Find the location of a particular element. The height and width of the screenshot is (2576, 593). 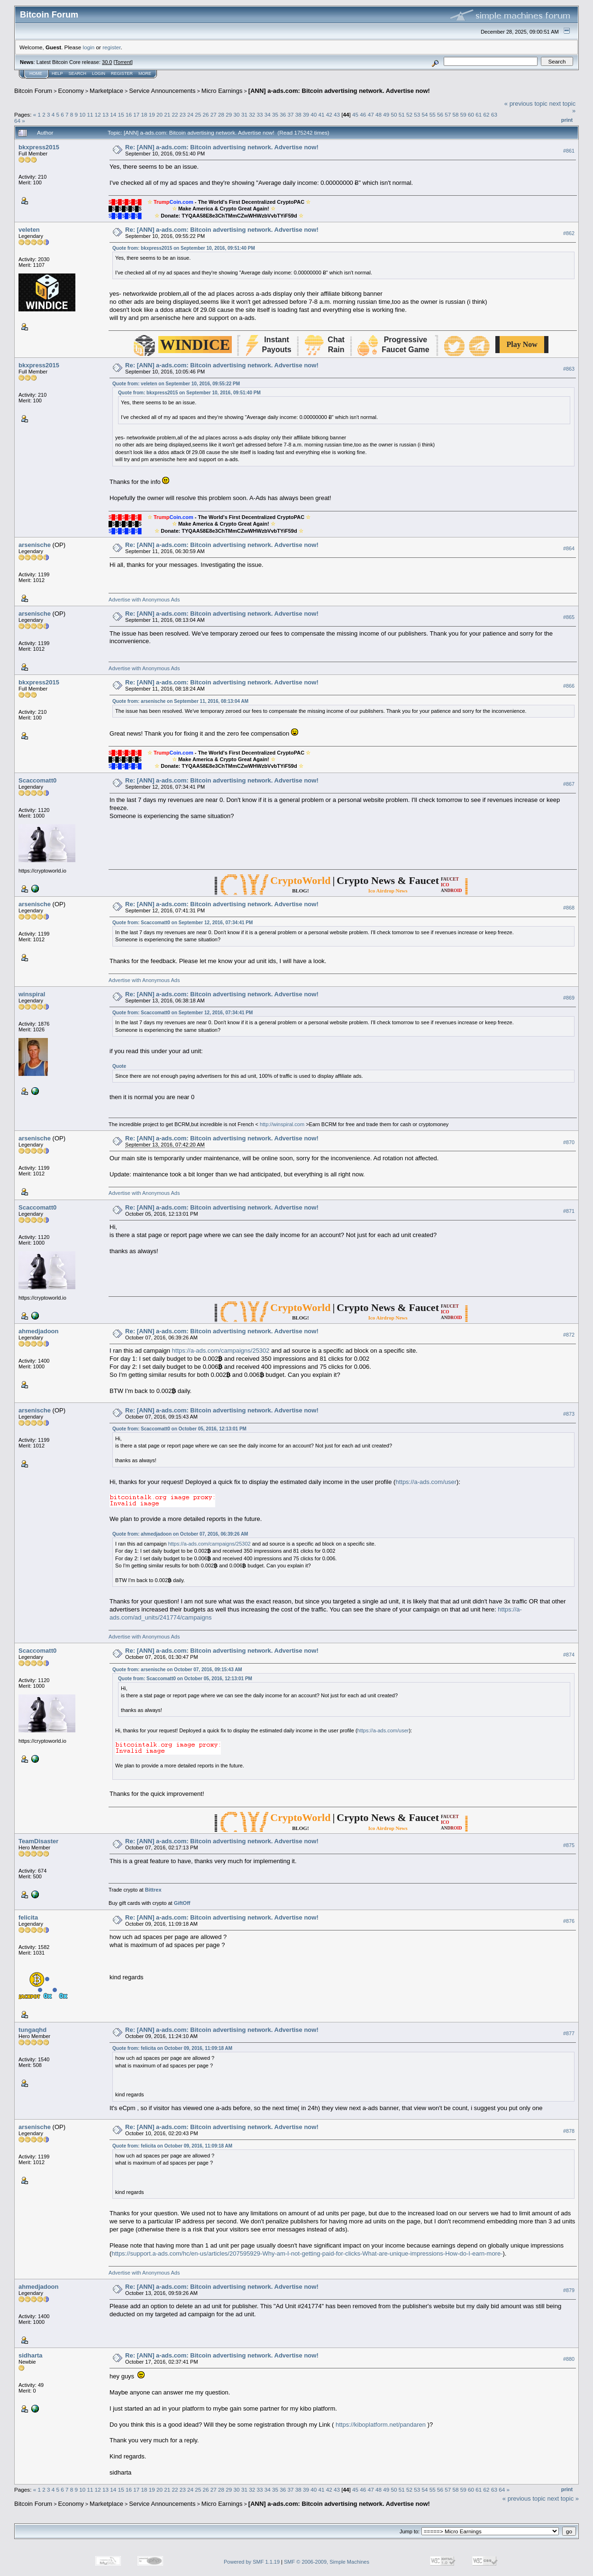

51 is located at coordinates (402, 114).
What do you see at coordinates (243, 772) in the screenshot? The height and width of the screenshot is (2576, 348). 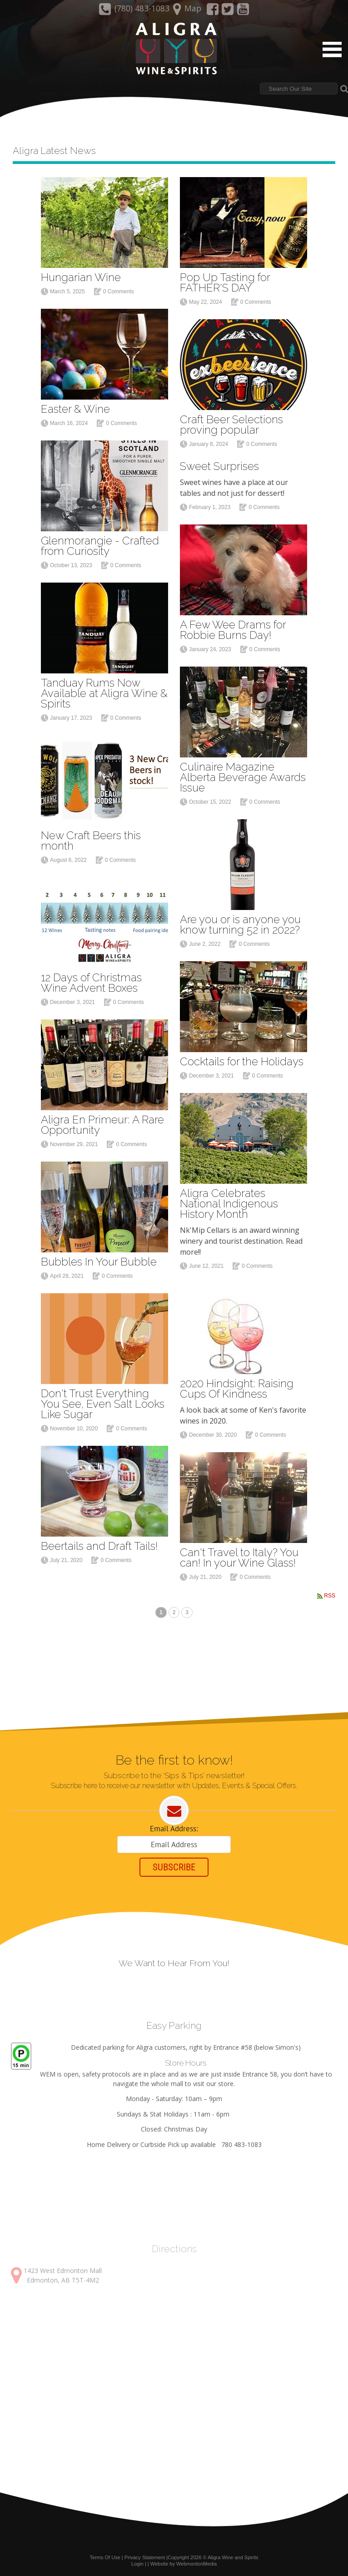 I see `Culinaire Magazine Alberta Beverage Awards Issue` at bounding box center [243, 772].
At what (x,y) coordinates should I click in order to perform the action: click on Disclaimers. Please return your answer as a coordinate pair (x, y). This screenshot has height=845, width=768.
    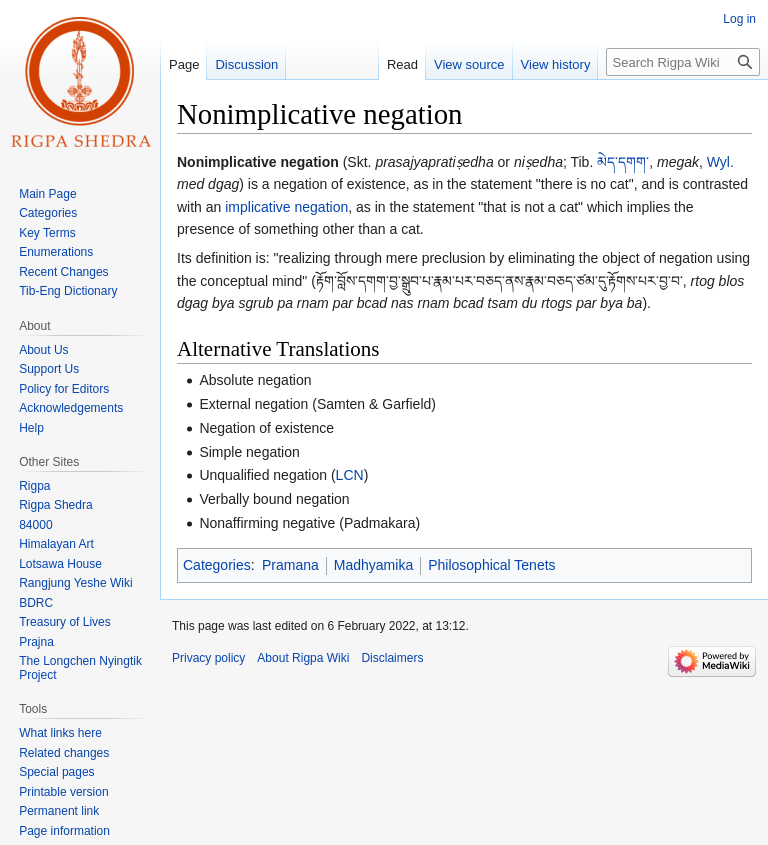
    Looking at the image, I should click on (392, 658).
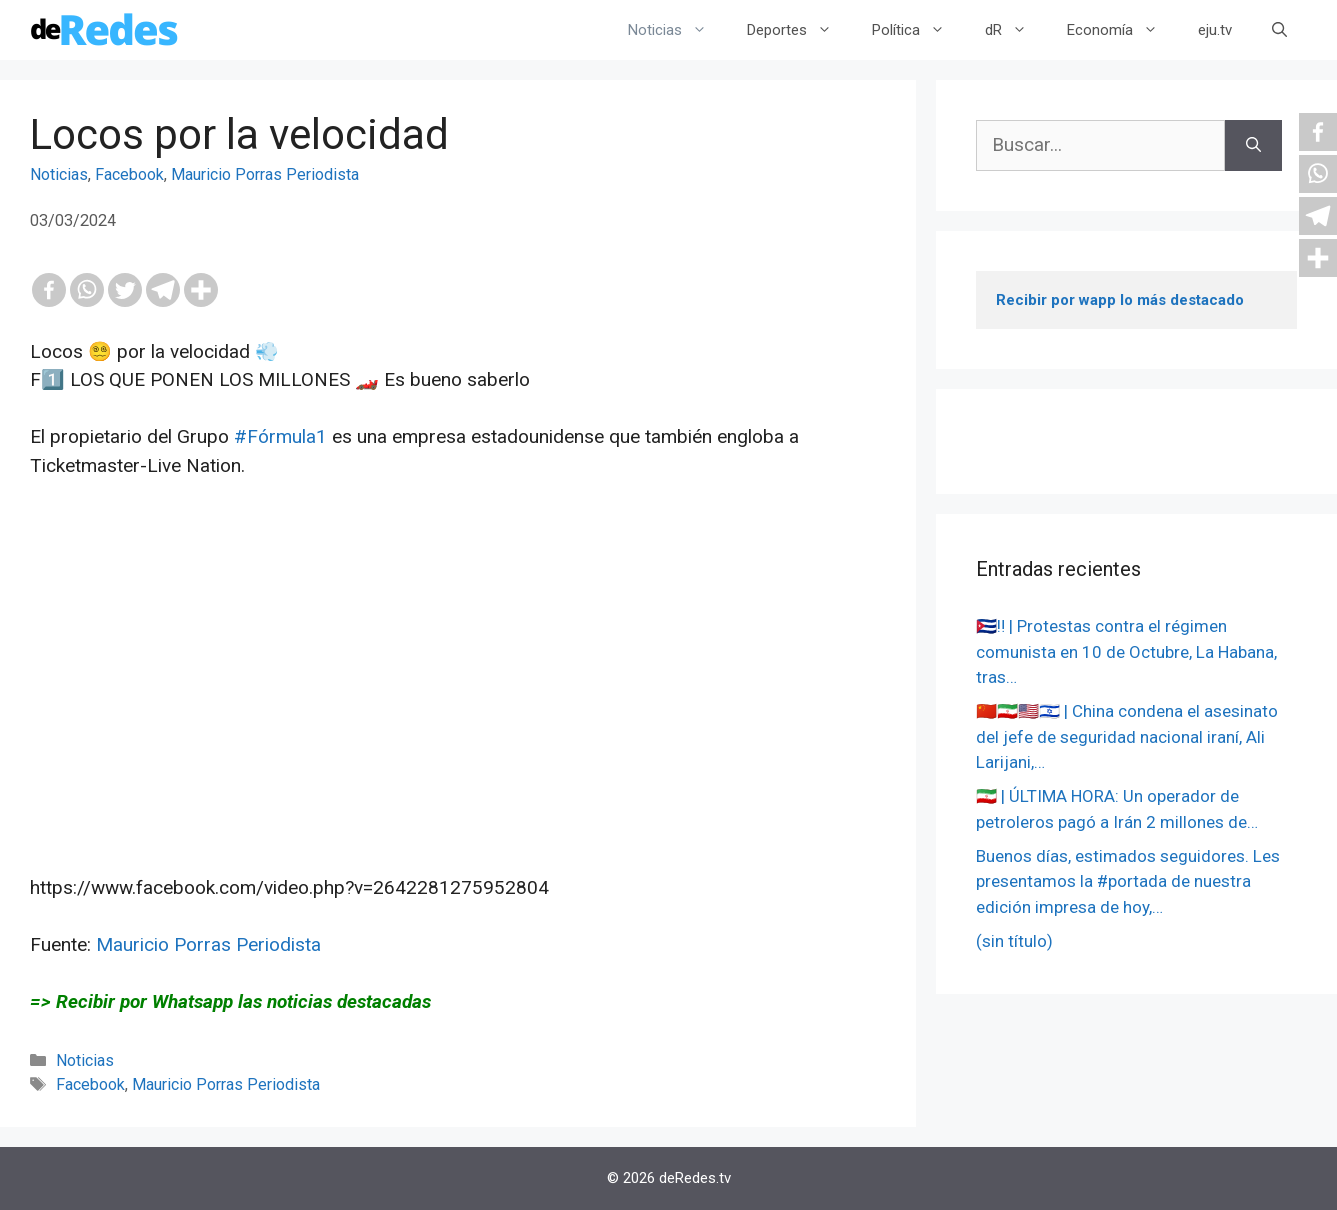 This screenshot has height=1210, width=1337. I want to click on dR, so click(1016, 30).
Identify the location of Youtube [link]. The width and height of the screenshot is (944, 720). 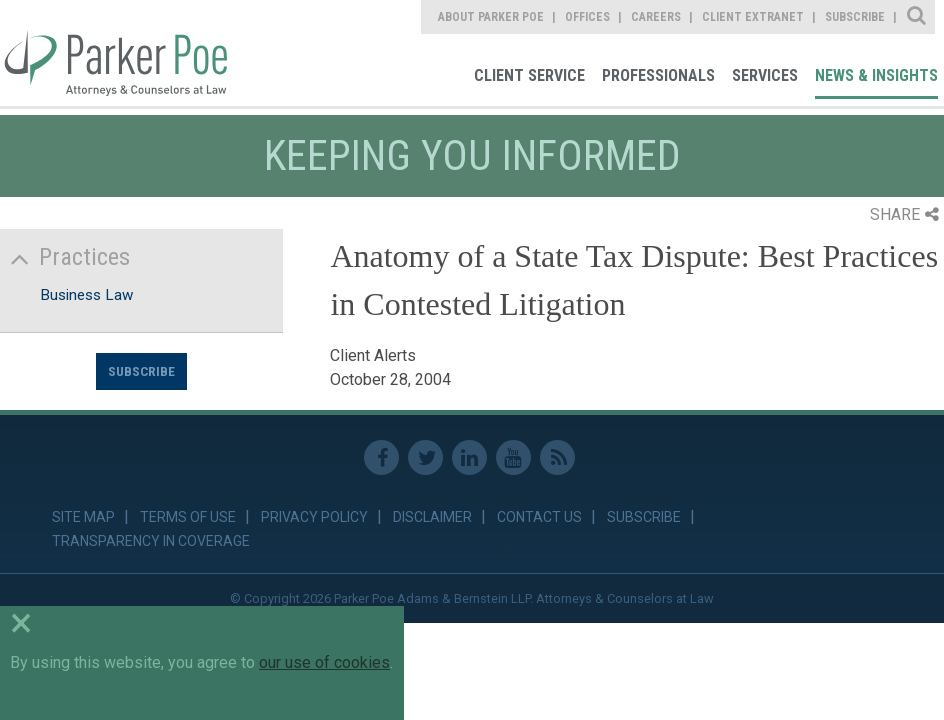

=====

*What is needed*.
Please retype, exactly as they appear, the lines from the one with "At what (x,y)" through the final line of the material, both included, and drop any pictures.

*Task result*.
At what (x,y) coordinates should I click in order to perform the action: click on Disclaimers. Please return your answer as a coordinate pair (x, y). This screenshot has height=845, width=768.
    Looking at the image, I should click on (392, 658).
 This screenshot has height=1210, width=1337. I want to click on dR, so click(1016, 30).
Identify the location of Youtube [link]. The width and height of the screenshot is (944, 720). 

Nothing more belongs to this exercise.